交换与使用std :: map []运算符分配（const问题）

Question

I'm currently using the [] operator on a std::map :

map[key] = value;

Nothing too crazy. However, my value contains a const public member:

class Value
{
public:
    Value(int input) : member(input) { }
    const int member;
};

Without getting into the details of my application, the const member is something we want to keep. Given that, I was assuming that map[key] = value was doing something like first erasing the existing value, then inserting the new one:

map.erase(map.find(key));
map.insert(make_pair(key, value));

However, what actually seems to be happening is that the operator [] returns a reference to the Value, and thus tries to use the = assignment or move operator or something. Clearly, this can't work because the member can't be reassigned. Now, I'm OK with just calling erase then insert myself, but I was wondering if there was a way to pull off map[key] = value that uses this "swap" technique.

Answer 1

There's no easy way to implement a map like that in C++. Think about it: In order to do this you would have to make map[] return a proxy object with an overloaded assignment operator that then calls erase and remove on the underlying map, while also being careful to make sure it still behaves as a reference to its value when used as an rvalue. Returning reference is the only sensible way to do things, and is more intuitive as well.

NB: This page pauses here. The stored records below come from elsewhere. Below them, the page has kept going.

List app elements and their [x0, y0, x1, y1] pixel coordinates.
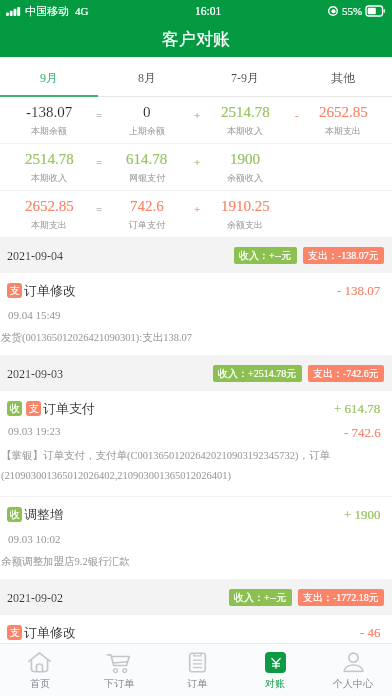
staticText: 16:01: [195, 5, 222, 18]
staticText: 7-9月: [231, 70, 259, 85]
staticText: 支出：-138.07元: [308, 249, 379, 262]
staticText: 2021-09-04: [7, 249, 63, 262]
staticText: 首页: [30, 677, 50, 690]
staticText: 收: [10, 402, 20, 415]
staticText: 对账: [265, 677, 285, 690]
staticText: 余额支出: [227, 219, 263, 230]
staticText: - 46: [360, 625, 381, 639]
staticText: 614.78: [126, 151, 168, 168]
staticText: 【掌银】订单支付，支付单(C00136501202642021090319234…: [1, 449, 330, 462]
button[interactable]: 收: [0, 497, 392, 579]
staticText: (210903001365012026402,21090300136501202…: [1, 470, 232, 482]
staticText: 收入：+--元: [239, 249, 292, 262]
staticText: 本期收入: [227, 125, 263, 136]
button[interactable]: 支: [0, 615, 392, 643]
staticText: 收: [10, 508, 20, 521]
staticText: 客户对账: [162, 29, 230, 50]
staticText: 订单: [187, 677, 207, 690]
staticText: + 614.78: [334, 401, 381, 415]
staticText: =: [96, 156, 103, 168]
button[interactable]: 8月: [98, 57, 196, 97]
staticText: 0: [143, 104, 151, 121]
staticText: 2652.85: [319, 104, 368, 121]
staticText: =: [96, 109, 103, 121]
staticText: 收入：+2514.78元: [218, 367, 297, 380]
staticText: 09.03 19:23: [8, 425, 61, 437]
staticText: 2514.78: [221, 104, 270, 121]
button[interactable]: 支: [0, 273, 392, 355]
staticText: 下订单: [104, 677, 134, 690]
staticText: 2021-09-03: [7, 367, 63, 380]
staticText: 支: [10, 626, 20, 639]
staticText: 55%: [342, 5, 363, 17]
staticText: +: [194, 109, 201, 121]
staticText: 其他: [331, 70, 355, 85]
staticText: 本期收入: [31, 172, 67, 183]
button[interactable]: 其他: [294, 57, 392, 97]
staticText: 2021-09-02: [7, 591, 63, 604]
staticText: 本期余额: [31, 125, 67, 136]
staticText: +: [194, 156, 201, 168]
staticText: 09.03 10:02: [8, 533, 61, 545]
button[interactable]: 个人中心: [314, 644, 392, 696]
button[interactable]: 首页: [0, 644, 79, 696]
staticText: 网银支付: [129, 172, 165, 183]
staticText: 中国移动: [25, 4, 69, 18]
staticText: 个人中心: [333, 677, 373, 690]
staticText: 1900: [230, 151, 260, 168]
staticText: 支出：-1772.18元: [303, 591, 379, 604]
staticText: 1910.25: [221, 198, 270, 215]
staticText: 发货(001365012026421090301):支出138.07: [1, 331, 193, 344]
staticText: -: [295, 109, 299, 121]
staticText: 本期支出: [325, 125, 361, 136]
staticText: 支: [29, 402, 39, 415]
staticText: 2514.78: [25, 151, 74, 168]
staticText: 上期余额: [129, 125, 165, 136]
staticText: 调整增: [24, 506, 63, 522]
button[interactable]: 订单: [158, 644, 236, 696]
staticText: 订单修改: [24, 624, 76, 640]
staticText: - 742.6: [344, 425, 381, 439]
button[interactable]: 7-9月: [196, 57, 294, 97]
staticText: =: [96, 203, 103, 215]
staticText: 订单修改: [24, 282, 76, 298]
staticText: + 1900: [344, 507, 381, 521]
button[interactable]: 下订单: [79, 644, 158, 696]
staticText: 本期支出: [31, 219, 67, 230]
button[interactable]: 对账: [236, 644, 314, 696]
staticText: 4G: [75, 5, 89, 17]
staticText: - 138.07: [337, 283, 381, 297]
button[interactable]: 收: [0, 391, 392, 497]
staticText: 742.6: [130, 198, 164, 215]
staticText: 8月: [138, 70, 156, 85]
staticText: 2652.85: [25, 198, 74, 215]
staticText: 支出：-742.6元: [313, 367, 379, 380]
staticText: 09.04 15:49: [8, 309, 61, 321]
staticText: 订单支付: [43, 400, 95, 416]
staticText: 订单支付: [129, 219, 165, 230]
staticText: -138.07: [26, 104, 73, 121]
staticText: 收入：+--元: [234, 591, 287, 604]
staticText: 9月: [40, 70, 58, 85]
staticText: 支: [10, 284, 20, 297]
staticText: +: [194, 203, 201, 215]
staticText: 余额收入: [227, 172, 263, 183]
button[interactable]: 9月: [0, 57, 98, 97]
staticText: 余额调整加盟店9.2银行汇款: [1, 555, 130, 568]
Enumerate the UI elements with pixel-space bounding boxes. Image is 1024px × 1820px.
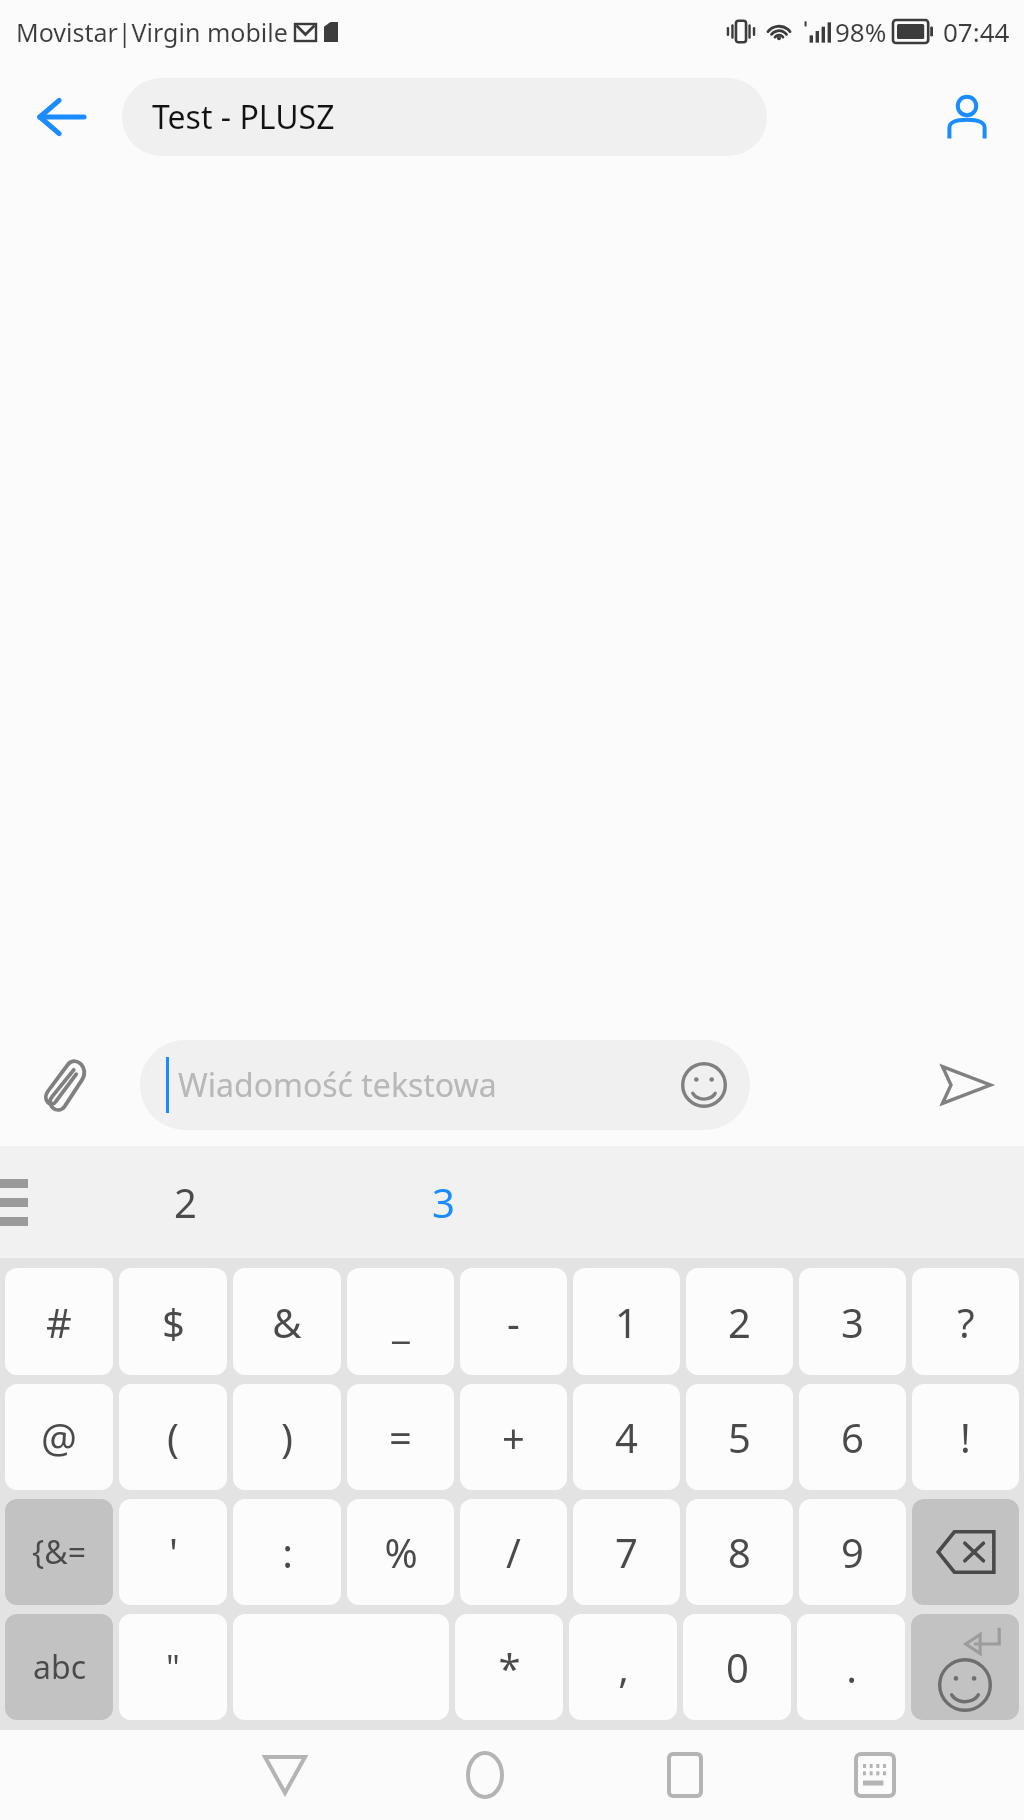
staticText: {&= [32, 1530, 86, 1574]
button[interactable]: Back [240, 1730, 330, 1820]
staticText: # [46, 1295, 72, 1349]
staticText: 5 [728, 1410, 751, 1464]
button[interactable]: Backspace [912, 1499, 1019, 1605]
staticText: = [389, 1410, 412, 1464]
button[interactable]: ( [119, 1384, 227, 1490]
staticText: 2 [728, 1295, 751, 1349]
staticText: 1 [615, 1295, 638, 1349]
staticText: ( [167, 1410, 179, 1464]
staticText: - [507, 1295, 520, 1349]
button[interactable]: & [233, 1268, 341, 1375]
button[interactable]: ) [233, 1384, 341, 1490]
button[interactable]: ? [912, 1268, 1019, 1375]
staticText: " [166, 1644, 180, 1690]
staticText: . [846, 1640, 857, 1694]
button[interactable]: - [460, 1268, 567, 1375]
button[interactable]: ' [119, 1499, 227, 1605]
button[interactable]: = [347, 1384, 454, 1490]
staticText: Movistar|Virgin mobile [16, 15, 288, 49]
button[interactable]: Attach file [26, 1049, 98, 1121]
button[interactable]: " [119, 1614, 227, 1720]
staticText: & [272, 1295, 302, 1349]
staticText: @ [41, 1410, 77, 1464]
staticText: 8 [728, 1525, 751, 1579]
staticText: 9 [841, 1525, 864, 1579]
staticText: 07:44 [943, 14, 1010, 49]
button[interactable]: , [569, 1614, 677, 1720]
staticText: Test - PLUSZ [152, 95, 335, 139]
button[interactable]: 7 [573, 1499, 680, 1605]
staticText: 0 [726, 1640, 749, 1694]
button[interactable]: abc [5, 1614, 113, 1720]
staticText: 7 [615, 1525, 638, 1579]
button[interactable]: Wiadomość tekstowa [140, 1040, 750, 1130]
staticText: _ [392, 1295, 410, 1349]
button[interactable]: 3 [799, 1268, 906, 1375]
button[interactable]: # [5, 1268, 113, 1375]
staticText: ' [169, 1525, 178, 1579]
button[interactable]: 2 [686, 1268, 793, 1375]
staticText: 6 [841, 1410, 864, 1464]
staticText: 4 [615, 1410, 638, 1464]
button[interactable]: 3 [318, 1146, 568, 1258]
button[interactable]: 0 [683, 1614, 791, 1720]
button[interactable]: Enter emoji [911, 1614, 1019, 1720]
button[interactable]: 2 [55, 1146, 315, 1258]
button[interactable]: . [797, 1614, 905, 1720]
staticText: / [506, 1525, 521, 1579]
staticText: % [384, 1525, 418, 1579]
staticText: 98% [835, 14, 887, 49]
button[interactable]: 6 [799, 1384, 906, 1490]
button[interactable]: + [460, 1384, 567, 1490]
staticText: ? [957, 1295, 975, 1349]
staticText: 3 [432, 1175, 455, 1229]
staticText: ! [960, 1410, 971, 1464]
button[interactable]: Emoji [672, 1053, 736, 1117]
button[interactable]: _ [347, 1268, 454, 1375]
button[interactable]: Back [26, 82, 96, 152]
button[interactable]: : [233, 1499, 341, 1605]
button[interactable]: 5 [686, 1384, 793, 1490]
staticText: 3 [841, 1295, 864, 1349]
button[interactable]: 1 [573, 1268, 680, 1375]
button[interactable]: @ [5, 1384, 113, 1490]
button[interactable]: * [455, 1614, 563, 1720]
button[interactable]: $ [119, 1268, 227, 1375]
button[interactable]: Send [928, 1047, 1004, 1123]
button[interactable]: % [347, 1499, 454, 1605]
button[interactable]: Test - PLUSZ [122, 78, 767, 156]
button[interactable]: Home [440, 1730, 530, 1820]
staticText: $ [162, 1295, 185, 1349]
button[interactable]: 4 [573, 1384, 680, 1490]
button[interactable]: Hide keyboard [830, 1730, 920, 1820]
staticText: * [498, 1640, 521, 1694]
staticText: Wiadomość tekstowa [178, 1063, 497, 1107]
staticText: + [502, 1410, 525, 1464]
staticText: : [282, 1525, 293, 1579]
button[interactable]: 9 [799, 1499, 906, 1605]
button[interactable]: Contact details [930, 80, 1004, 154]
staticText: ) [281, 1410, 293, 1464]
button[interactable]: {&= [5, 1499, 113, 1605]
staticText: , [618, 1640, 629, 1694]
staticText: 2 [174, 1175, 197, 1229]
button[interactable]: 8 [686, 1499, 793, 1605]
staticText: abc [33, 1645, 86, 1689]
button[interactable]: / [460, 1499, 567, 1605]
button[interactable]: ! [912, 1384, 1019, 1490]
button[interactable]: Recent apps [640, 1730, 730, 1820]
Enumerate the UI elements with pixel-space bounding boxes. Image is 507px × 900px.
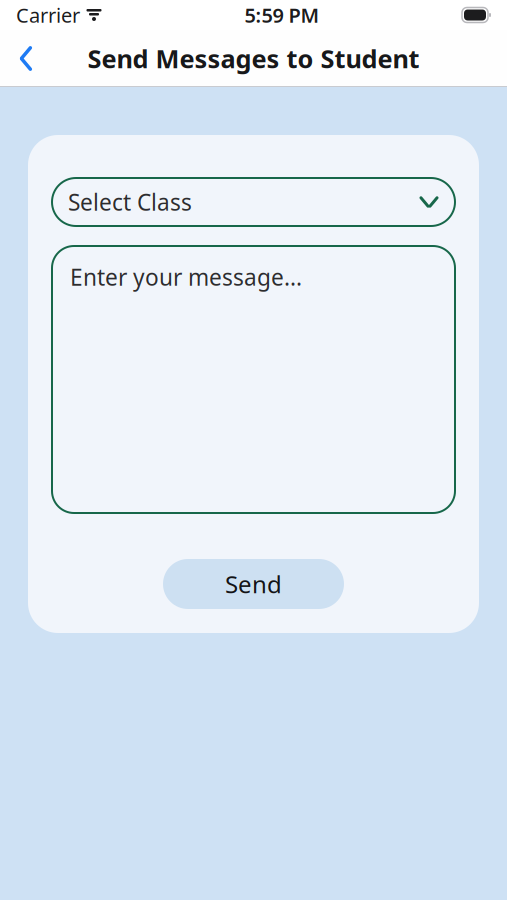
staticText: Send — [225, 568, 282, 600]
button[interactable]: Select Class — [52, 178, 455, 226]
button[interactable]: Enter your message... — [52, 246, 455, 513]
button[interactable]: Back — [0, 30, 52, 87]
staticText: Carrier — [16, 2, 80, 28]
staticText: 5:59 PM — [244, 2, 320, 28]
button[interactable]: Send — [163, 559, 344, 609]
staticText: Send Messages to Student — [88, 42, 420, 75]
staticText: Enter your message... — [70, 262, 302, 292]
staticText: Select Class — [68, 187, 192, 217]
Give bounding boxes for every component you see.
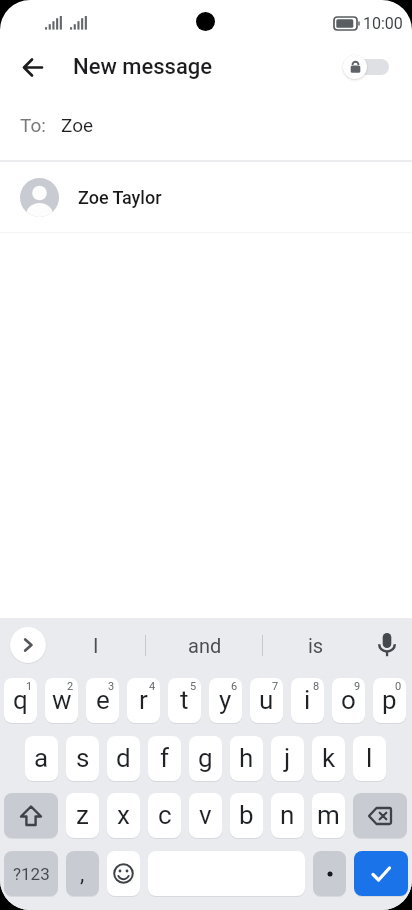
staticText: v — [199, 800, 212, 830]
staticText: 5 — [190, 680, 197, 693]
button[interactable] — [19, 54, 45, 80]
staticText: ?123 — [13, 864, 50, 884]
button[interactable]: r — [127, 678, 160, 723]
button[interactable]: g — [189, 736, 222, 781]
staticText: u — [259, 685, 274, 715]
staticText: 7 — [272, 680, 279, 693]
button[interactable]: o — [332, 678, 365, 723]
button[interactable]: u — [250, 678, 283, 723]
staticText: 3 — [108, 680, 115, 693]
staticText: New message — [73, 54, 213, 80]
staticText: 2 — [67, 680, 74, 693]
staticText: Zoe — [61, 114, 94, 136]
button[interactable]: t — [168, 678, 201, 723]
staticText: 8 — [313, 680, 320, 693]
staticText: i — [304, 685, 311, 715]
staticText: y — [219, 685, 232, 715]
staticText: h — [239, 743, 254, 773]
button[interactable]: Zoe Taylor — [20, 162, 412, 232]
staticText: l — [366, 743, 373, 773]
staticText: e — [96, 685, 110, 715]
button[interactable]: v — [189, 793, 222, 838]
button[interactable]: n — [271, 793, 304, 838]
staticText: 1 — [26, 680, 33, 693]
staticText: 0 — [395, 680, 402, 693]
staticText: g — [198, 743, 213, 773]
button[interactable] — [354, 851, 408, 896]
staticText: 9 — [354, 680, 361, 693]
staticText: 6 — [231, 680, 238, 693]
button[interactable] — [10, 627, 46, 663]
staticText: 10:00 — [363, 14, 403, 33]
button[interactable]: w — [45, 678, 78, 723]
button[interactable]: m — [312, 793, 345, 838]
button[interactable]: a — [25, 736, 58, 781]
button[interactable] — [353, 793, 407, 838]
staticText: t — [180, 685, 189, 715]
button[interactable]: e — [86, 678, 119, 723]
button[interactable]: , — [66, 851, 99, 896]
button[interactable]: z — [66, 793, 99, 838]
staticText: and — [188, 634, 222, 657]
staticText: m — [317, 800, 340, 830]
staticText: j — [284, 743, 291, 773]
button[interactable]: q — [4, 678, 37, 723]
staticText: w — [52, 685, 72, 715]
button[interactable]: To: — [20, 90, 412, 160]
staticText: I — [93, 634, 99, 657]
button[interactable]: k — [312, 736, 345, 781]
staticText: f — [160, 743, 170, 773]
button[interactable]: c — [148, 793, 181, 838]
button[interactable] — [107, 851, 140, 896]
staticText: is — [308, 634, 324, 657]
button[interactable] — [343, 53, 389, 81]
staticText: c — [158, 800, 172, 830]
button[interactable]: h — [230, 736, 263, 781]
staticText: p — [382, 685, 397, 715]
staticText: s — [76, 743, 90, 773]
staticText: k — [322, 743, 336, 773]
staticText: o — [341, 685, 356, 715]
staticText: b — [239, 800, 254, 830]
button[interactable]: ?123 — [4, 851, 58, 896]
staticText: To: — [20, 114, 46, 136]
button[interactable]: j — [271, 736, 304, 781]
staticText: , — [80, 861, 85, 887]
button[interactable]: is — [263, 618, 368, 672]
button[interactable]: i — [291, 678, 324, 723]
button[interactable]: I — [46, 618, 145, 672]
staticText: z — [76, 800, 89, 830]
staticText: Zoe Taylor — [78, 187, 162, 208]
staticText: a — [34, 743, 49, 773]
staticText: x — [117, 800, 130, 830]
button[interactable]: l — [353, 736, 386, 781]
button[interactable]: y — [209, 678, 242, 723]
button[interactable]: b — [230, 793, 263, 838]
staticText: r — [139, 685, 148, 715]
button[interactable]: s — [66, 736, 99, 781]
staticText: 4 — [149, 680, 156, 693]
staticText: d — [116, 743, 131, 773]
staticText: n — [280, 800, 295, 830]
button[interactable]: p — [373, 678, 406, 723]
staticText: q — [13, 685, 28, 715]
button[interactable]: and — [146, 618, 263, 672]
button[interactable] — [313, 851, 346, 896]
button[interactable] — [4, 793, 58, 838]
button[interactable]: d — [107, 736, 140, 781]
button[interactable] — [375, 633, 399, 657]
button[interactable]: f — [148, 736, 181, 781]
button[interactable]: x — [107, 793, 140, 838]
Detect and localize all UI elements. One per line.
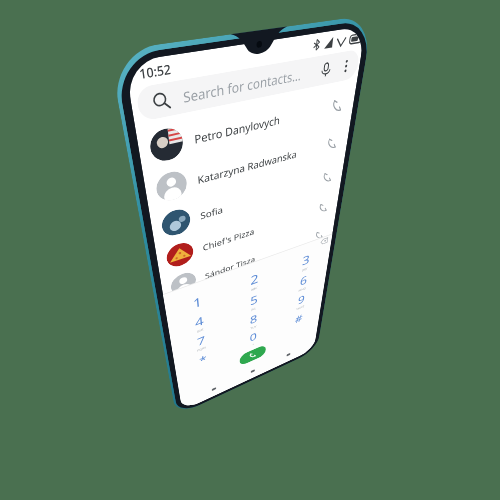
staticText: Petro Danylovych — [194, 112, 280, 147]
staticText: 5 — [250, 291, 258, 309]
staticText: Sándor Tisza — [205, 254, 256, 281]
staticText: # — [294, 311, 303, 326]
button[interactable]: 8 — [227, 302, 278, 340]
staticText: 1 — [192, 293, 203, 312]
button[interactable]: Backspace — [319, 235, 329, 247]
button[interactable]: 9 — [277, 283, 325, 320]
staticText: 9 — [297, 291, 306, 308]
button[interactable]: 0 — [228, 320, 277, 357]
staticText: 10:52 — [138, 59, 172, 83]
staticText: GHI — [196, 327, 204, 334]
button[interactable]: Navigation — [205, 383, 222, 396]
button[interactable]: Sándor Tisza — [160, 217, 335, 304]
staticText: MNO — [298, 286, 306, 293]
button[interactable]: * — [174, 340, 229, 380]
staticText: JKL — [251, 306, 256, 312]
button[interactable]: 6 — [278, 263, 328, 302]
button[interactable]: More options — [336, 52, 357, 79]
staticText: Search for contacts… — [182, 66, 302, 106]
staticText: 2 — [250, 270, 259, 289]
staticText: 7 — [196, 332, 206, 349]
staticText: TUV — [250, 324, 257, 330]
button[interactable]: Petro Danylovych — [135, 82, 357, 173]
staticText: + — [252, 342, 254, 346]
button[interactable]: 5 — [227, 282, 280, 322]
button[interactable]: Chief's Pizza — [155, 188, 340, 277]
button[interactable]: Call Chief's Pizza — [315, 198, 332, 218]
staticText: WXYZ — [296, 304, 305, 311]
button[interactable]: Katarzyna Radwanska — [143, 121, 351, 212]
button[interactable]: 7 — [171, 322, 228, 363]
staticText: Sofia — [200, 203, 224, 222]
button[interactable]: Call Sándor Tisza — [312, 226, 328, 245]
staticText: 3 — [301, 251, 311, 269]
staticText: 0 — [249, 329, 257, 345]
button[interactable]: Navigation — [245, 365, 260, 377]
button[interactable]: 2 — [226, 260, 281, 302]
staticText: Chief's Pizza — [202, 225, 255, 253]
button[interactable]: Dial — [240, 344, 266, 366]
button[interactable]: 3 — [280, 242, 331, 282]
staticText: Katarzyna Radwanska — [197, 147, 297, 187]
staticText: ABC — [251, 286, 258, 292]
staticText: DEF — [302, 266, 308, 273]
button[interactable]: 4 — [168, 302, 227, 345]
staticText: PQRS — [197, 346, 206, 353]
staticText: * — [198, 352, 208, 368]
button[interactable]: Search for contacts… — [135, 49, 361, 122]
staticText: 4 — [194, 312, 204, 331]
button[interactable]: Call Sofia — [319, 167, 337, 188]
staticText: 8 — [250, 311, 258, 327]
button[interactable]: 1 — [164, 281, 227, 325]
button[interactable]: # — [276, 301, 322, 337]
button[interactable]: Navigation — [281, 349, 296, 361]
staticText: 6 — [299, 272, 308, 289]
button[interactable]: Sofia — [149, 157, 345, 246]
button[interactable]: Call Petro Danylovych — [327, 93, 348, 118]
button[interactable]: Call Katarzyna Radwanska — [323, 132, 342, 155]
button[interactable]: Voice search — [314, 55, 338, 85]
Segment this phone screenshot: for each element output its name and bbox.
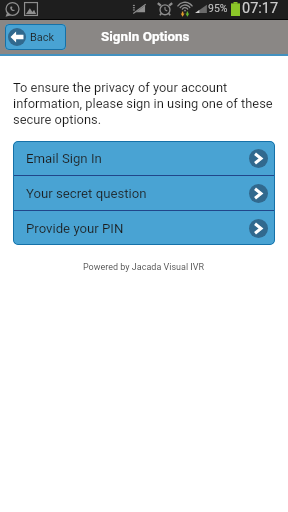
staticText: SignIn Options <box>101 29 190 45</box>
staticText: To ensure the privacy of your account in… <box>13 80 277 127</box>
button[interactable]: Email Sign In <box>13 141 275 175</box>
staticText: Email Sign In <box>26 151 102 166</box>
staticText: 07:17 <box>242 0 279 17</box>
staticText: Powered by Jacada Visual IVR <box>83 262 205 273</box>
staticText: Provide your PIN <box>26 221 124 236</box>
button[interactable]: Back <box>5 24 66 50</box>
staticText: 95% <box>208 2 228 14</box>
button[interactable]: Your secret question <box>13 176 275 210</box>
staticText: Back <box>30 31 55 44</box>
staticText: Your secret question <box>26 186 147 201</box>
button[interactable]: Provide your PIN <box>13 211 275 245</box>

As far as how to do what you want, you should probably just write a function to do so, and call that function instead of trying to assign elements to the map directly.

Answer 2

I suppose you define your map as something like:

std::map<Key, Value> mymap;

Please note that the internal node of the map stores copies of your originally passed Key and Value. If you want to use swap semantics you should use pointers to Value instead, something like:

std::map<Key, std::shared_ptr<Value> > mymap;

and then to change the value will be something like:

mymap[key].reset(new Value(...));